Hear Father Scupoli again: “if the fury of your enemies is great, and their numbers overwhelming, the love which God holds for you is infinitely greater. The angel who protects you and the saints who intercede for you are more numerous.”
SOCIETY PAGES
We can count on heavenly help. Who can ask for greater assurance? Yet we often do. Many Christians remain troubled because they perceive that Jesus has somehow “delayed” in coming to help them. This seems especially true when they look at society's degeneracy. The world, sometimes, seems firmly in the hands of evil forces, and despite the prayers of Christians, the evil remains and even prospers.
Still, Revelation shows that it is the saints and angels who direct history by their prayers. More than Washington, D.C., more than the United Nations, more than Wall Street, more than any place you can name, power belongs to the saints of the Most High gathered around the throne of the Lamb. The blood of the martyrs calls to God for vengeance (Rev 6:9–10), and He vindicates them, now as at the dawn of history, when Abel's blood cried out from the earth. It is the saints' prayers that immediately call forth the wrath of the Lamb against “the great men . . . the rich and the strong” (6:15–16).
Yet the power of the saints is of a different order than the world's idea of power, and the wrath of the Lamb differs significantly from human vengeance. That may seem self-evident, but it's worth our deepest contemplation. For many Christians profess to believe in a heavenly sort of power, which, on closer analysis, turns out to be worldly power writ large.
Consider, for a moment, Jesus' Jewish contemporaries and their worldly expectation of the Messiah: He would establish the kingdom of God by military and political means—conquer Rome, subjugate the gentiles, and so on. We know that such hopes were dashed away. Rather than marching on Jerusalem with His armies, Jesus waged a campaign of mercy and love, manifested by the meals shared with tax collectors and other sinners.

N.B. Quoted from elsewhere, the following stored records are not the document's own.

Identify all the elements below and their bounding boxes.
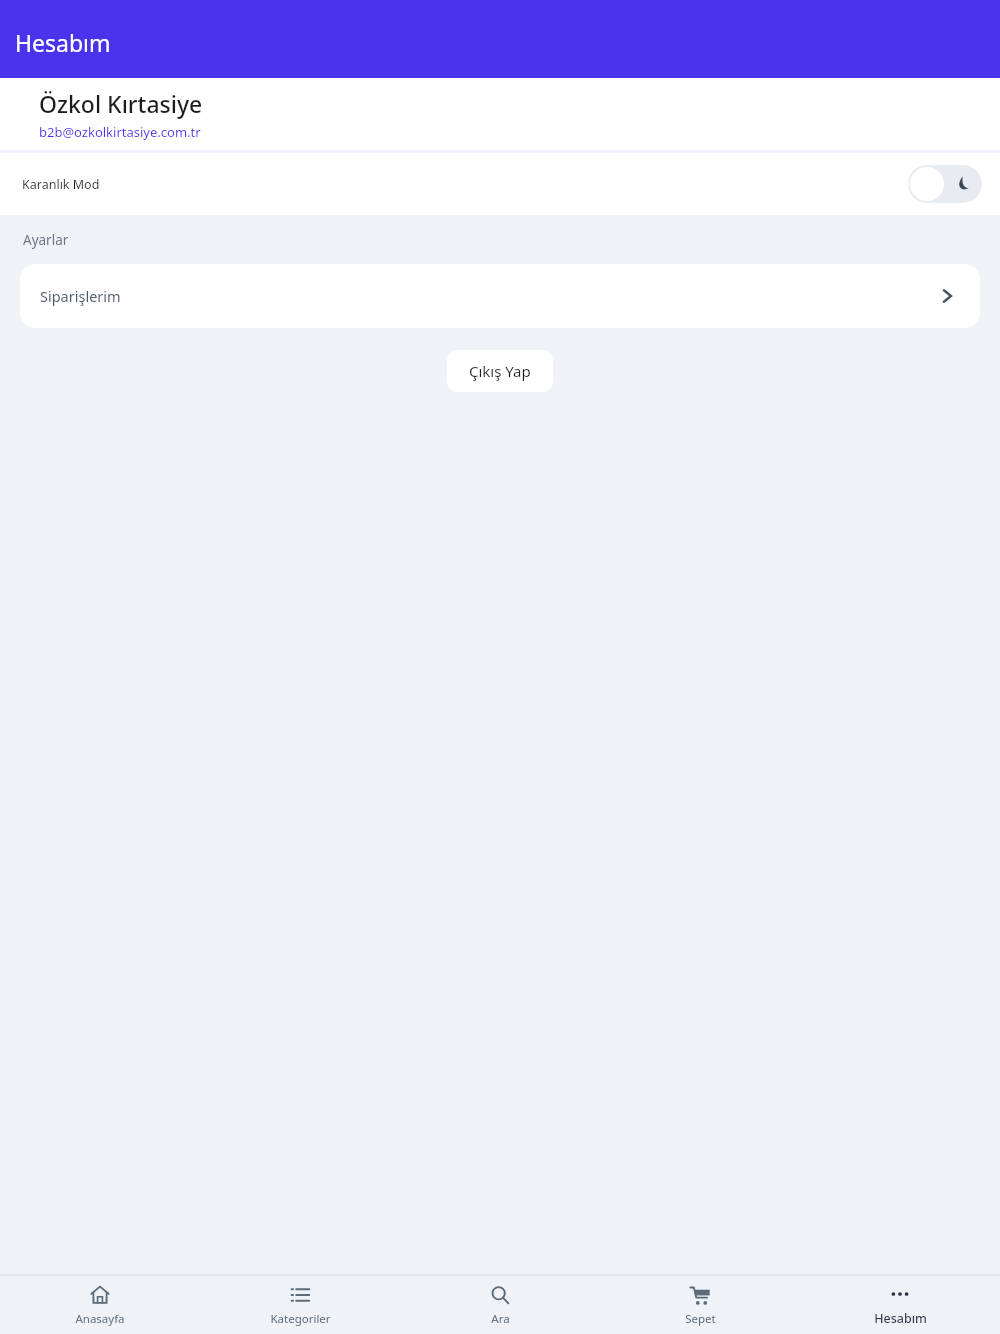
staticText: Karanlık Mod (22, 176, 100, 193)
staticText: Ayarlar (23, 231, 69, 249)
staticText: Sepet (685, 1311, 716, 1327)
button[interactable]: Çıkış Yap (447, 350, 553, 392)
button[interactable]: Hesabım (800, 1277, 1000, 1333)
button[interactable]: Karanlık Mod (908, 165, 982, 203)
staticText: b2b@ozkolkirtasiye.com.tr (39, 123, 201, 141)
button[interactable]: Karanlık Mod (0, 153, 1000, 215)
staticText: Siparişlerim (40, 286, 121, 306)
staticText: Ara (491, 1311, 510, 1327)
button[interactable]: Siparişlerim (20, 264, 980, 328)
button[interactable]: Sepet (600, 1278, 800, 1333)
staticText: Kategoriler (270, 1311, 331, 1327)
staticText: Hesabım (15, 27, 111, 58)
button[interactable]: Kategoriler (200, 1278, 400, 1333)
staticText: Anasayfa (75, 1311, 125, 1327)
button[interactable]: Ara (400, 1278, 600, 1333)
staticText: Çıkış Yap (469, 361, 531, 381)
staticText: Hesabım (874, 1310, 927, 1327)
button[interactable]: Anasayfa (0, 1278, 200, 1333)
staticText: Özkol Kırtasiye (39, 88, 203, 119)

And we all learned our lesson, right? It doesn't seem that way. Because, today, many Christians still hope for the same messianic vengeance as the first-century Jews. Though Christ came peacefully the first time, they say, He'll come back with a holy vengeance in the end, crushing His foes with almighty force.
YOU CALL THIS WRATH?
But what if Jesus' Second Coming turned out to be much like His first? Would many Christians be disappointed? Perhaps, but I don't think we should be. For, even though Revelation narrates a fair share of famines and plagues and pestilences, still chapter 6 portrays God's judgment of the mighty and powerful as the “wrath of the Lamb.” Why does John use the lamb image here? What kind of terror can a lamb really inspire? Why didn't he speak of the wrath of the Lion of Judah?
Similarly, why is “overcoming” accomplished after Christ's first coming by those who “loved not their lives even unto death”? Or why are the opposing sides set forth so unevenly: two dragons and a land-beast attack the pregnant woman as she gives birth to the baby Messiah? Sure, there's St. Michael the Archangel; but the best he can do is kick the dragon out of heaven—so now the devil's free to pursue the woman into the wilderness and then make war on the rest of her offspring. In short, the deck is clearly stacked—the wrong way!

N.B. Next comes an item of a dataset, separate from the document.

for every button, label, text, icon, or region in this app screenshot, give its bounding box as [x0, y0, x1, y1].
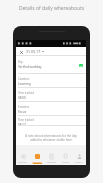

Then, what about the closing scene (ch. 19), when Christ comes to “avenge the blood of His servants” (v. 2)? There, we see someone named “Faithful and True” riding on a white horse, accompanied by heavenly hosts in white linen (is this their best armor?), fighting with nothing but a sword—“coming out of his mouth”! Why is it not in His right hand? Why isn't He swinging it? Clearly, it's the sword of the Spirit, the Word of God, which He's preaching—and not a military weapon of mass destruction. Then, He takes the Beast and False Prophet, and throws them alive into the fire and brimstone. Note that He doesn't kill them first, doesn't cut them up or gloat over their corpses. Next, the fate of the wicked is described in the following two chapters simply in terms of their being excluded from the New Jerusalem. What kind of comeuppance is this? Why is Jesus still a Lamb—till the very end? And why a marriage supper, rather than a victory party?
I would suggest that the expectations of many Christians about Christ's Second Coming may stand in need of adjustment. Otherwise, we can find ourselves fighting disappointment—as did Jesus' Jewish contemporaries in the first century. Perhaps we need to rethink the common image of God suppressing his wrath—“Just you wait, you'll see how angry and vengeful I can really be”—by viewing it more carefully in light of His perfect fatherhood. This does not do away with divine wrath; it simply fits it into the consistent picture of God that Jesus provides. As I said earlier, viewing God's judgment in terms of divine fatherhood does not lower the standard of justice, or lessen the severity of judgment; fathers generally require more from their sons and daughters than judges from defendants.
What, then, should be our image of Jesus' Second Coming? For me, it is Eucharistic, and it is brought about as the Mass brings heaven to earth. Just as the earthly priest stands over the bread and wine and says “This is My body,” thus transforming the elements, so Christ the high priest stands over the cosmos, pronouncing the same words. We stand on the earth as the elements stand on the altar. We are here to be
transformed: to die to self, live for others, and love like God. That is what's happening on the altar of the earth, just as it happens on the altars of our churches. As the fire descended from heaven to consume the sacrifices on Solomon's altar, so the fire descended to consume the disciples at the first Pentecost. The fire is one and the same; it is the Holy Spirit, Who enables us to be offered up as living sacrifices upon the altar of the earth. That is what makes sense out of the second half of the Apocalypse.
HISTORY'S BRIDAL PATH
It makes sense, too, out of the events of our everyday lives. In the light of divine fire, we see the daily news not as meaningless and unconnected sound bites, but as a story, whose ending we already know. All things in history—in world history and in our personal history—work together for the good of those who love God (see Rom 8:28). For Christ is Lord of history, its beginning (see Jn 1:1) and its end (see 1 Cor 4:5).
Christ is firmly in charge, and He wants us to reign with Him as His bride. Thus, we must fight to gain our throne, but our warfare is hardly grim. We can even look upon it in romantic terms. History is the story of Christ wooing His Church, gradually drawing us all to our marriage supper, the banquet of the Lamb. He looks upon us as Adam looked upon Eve and says, “This at last is bone of my bones and flesh of my flesh” (Gen 2:23). The Church is at once His bride and His body, for in marriage the two become one flesh (see Mt 19:5). Thus, Christ looks at us and says, “This is My body.”
God intends all of history—whether the particular events seem good or ill for “our side”—to lead us to the eternal communion of our marriage supper. We must not underestimate Christ's desire for us to arrive at the feast. Remember He is a bridegroom awaiting His bride. So the passionate words He spoke to His Apostles are true for us as well: “I have earnestly desired to eat this Passover with you” (Lk 22:15).